Sebelumnya sebanyak 234 alat ukur telah dibagikan pada tahap 1 di akhir Juni lalu, sehingga total alat ukur yang telah dibagikan sebanyak 1.280 alat ukur GNSS RTK ke Seluruh Kantor Pertanahan, Kantor Wilayah BPN Provinsi Seluruh Indonesia dan Sekolah Tinggi Pertanahan Nasional.
GNSS RTK merupakan produk dari teknologi pengukuran terkini yang dapat memproses sinyal dari berbagai satelit navigasi dan menghasilkan posisi teliti dengan fraksi milimeter.

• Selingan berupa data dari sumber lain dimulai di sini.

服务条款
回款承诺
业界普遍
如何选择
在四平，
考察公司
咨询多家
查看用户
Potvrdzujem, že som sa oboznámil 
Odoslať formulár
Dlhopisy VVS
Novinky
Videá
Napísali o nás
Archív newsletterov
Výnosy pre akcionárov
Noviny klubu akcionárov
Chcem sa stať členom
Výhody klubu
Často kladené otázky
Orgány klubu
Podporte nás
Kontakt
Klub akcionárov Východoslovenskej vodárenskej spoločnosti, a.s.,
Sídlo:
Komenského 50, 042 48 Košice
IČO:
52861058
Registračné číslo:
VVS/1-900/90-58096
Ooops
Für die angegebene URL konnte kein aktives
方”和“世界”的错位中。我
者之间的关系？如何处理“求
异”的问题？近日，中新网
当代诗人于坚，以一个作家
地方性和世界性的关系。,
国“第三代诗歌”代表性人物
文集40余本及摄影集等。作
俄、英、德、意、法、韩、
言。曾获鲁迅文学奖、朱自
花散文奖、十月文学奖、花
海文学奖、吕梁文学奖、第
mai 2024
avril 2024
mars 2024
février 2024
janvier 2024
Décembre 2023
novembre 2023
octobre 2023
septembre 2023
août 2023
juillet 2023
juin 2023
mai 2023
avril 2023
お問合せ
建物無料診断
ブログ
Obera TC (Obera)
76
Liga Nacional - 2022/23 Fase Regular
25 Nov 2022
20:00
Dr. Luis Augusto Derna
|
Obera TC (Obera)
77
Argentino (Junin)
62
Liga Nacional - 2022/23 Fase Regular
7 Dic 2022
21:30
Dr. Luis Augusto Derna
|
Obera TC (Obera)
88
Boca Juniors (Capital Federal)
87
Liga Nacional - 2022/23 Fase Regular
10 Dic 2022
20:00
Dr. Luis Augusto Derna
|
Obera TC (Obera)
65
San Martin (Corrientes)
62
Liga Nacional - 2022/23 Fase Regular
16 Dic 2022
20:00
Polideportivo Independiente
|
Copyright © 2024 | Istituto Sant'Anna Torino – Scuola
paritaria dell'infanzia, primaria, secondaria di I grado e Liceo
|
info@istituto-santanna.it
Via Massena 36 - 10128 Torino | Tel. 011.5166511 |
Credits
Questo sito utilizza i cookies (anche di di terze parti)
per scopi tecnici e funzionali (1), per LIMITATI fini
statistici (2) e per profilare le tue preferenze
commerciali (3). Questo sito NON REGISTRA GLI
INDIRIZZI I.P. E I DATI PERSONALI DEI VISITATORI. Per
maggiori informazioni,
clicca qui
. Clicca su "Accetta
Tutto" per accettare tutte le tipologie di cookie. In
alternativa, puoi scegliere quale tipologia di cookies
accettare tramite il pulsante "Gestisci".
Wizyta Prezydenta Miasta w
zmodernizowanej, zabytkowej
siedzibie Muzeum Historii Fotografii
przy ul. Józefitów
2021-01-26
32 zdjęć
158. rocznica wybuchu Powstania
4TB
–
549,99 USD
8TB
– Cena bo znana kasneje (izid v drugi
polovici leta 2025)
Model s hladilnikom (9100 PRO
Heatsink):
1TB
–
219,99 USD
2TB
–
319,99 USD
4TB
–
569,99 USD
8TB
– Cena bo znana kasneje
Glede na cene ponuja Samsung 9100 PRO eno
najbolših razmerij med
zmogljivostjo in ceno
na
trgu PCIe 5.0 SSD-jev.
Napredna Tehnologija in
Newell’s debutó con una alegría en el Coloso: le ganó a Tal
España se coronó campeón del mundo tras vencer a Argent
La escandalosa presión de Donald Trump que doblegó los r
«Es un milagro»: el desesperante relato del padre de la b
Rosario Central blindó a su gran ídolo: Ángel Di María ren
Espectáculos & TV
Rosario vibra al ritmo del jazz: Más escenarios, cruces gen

Kepastian letak dan batas teliti dan akurat ini akan menjadi pendukung dalam membangun kepastian hak atas tanah. Selain itu sifatnya yang real time dapat menghasilkan titik koordinat langsung pada saat pengukuran, sehingga pengukuran dapat lebih cepat pengolahannya.
Dalam sambutannya Dirjen Infrastruktur Keagrariaan sangat mengharapkan bahwa dengan pembagian dan pelatihan alat ukur ini peserta dapat menggunakan dan memanfaatkannya sebaik mungkin untuk menunjang percepatan program PTSL “Dengan Pelatihan ini kami harapkan saat teman-teman kembali ke unit kerja alat ini sudah bisa digunakan untuk mendukung pekerjaan lapangan khususnya pengukuran PTSL,” ujar Adi Darmawan.
Untuk pengembangan kedepan, diharapkan alat ukur GNSS RTK sudah harus terintegrasi dengan tablet, laptop dan KKP untuk memfasilitasi percepatan kegiatan pertanahan secara nasional.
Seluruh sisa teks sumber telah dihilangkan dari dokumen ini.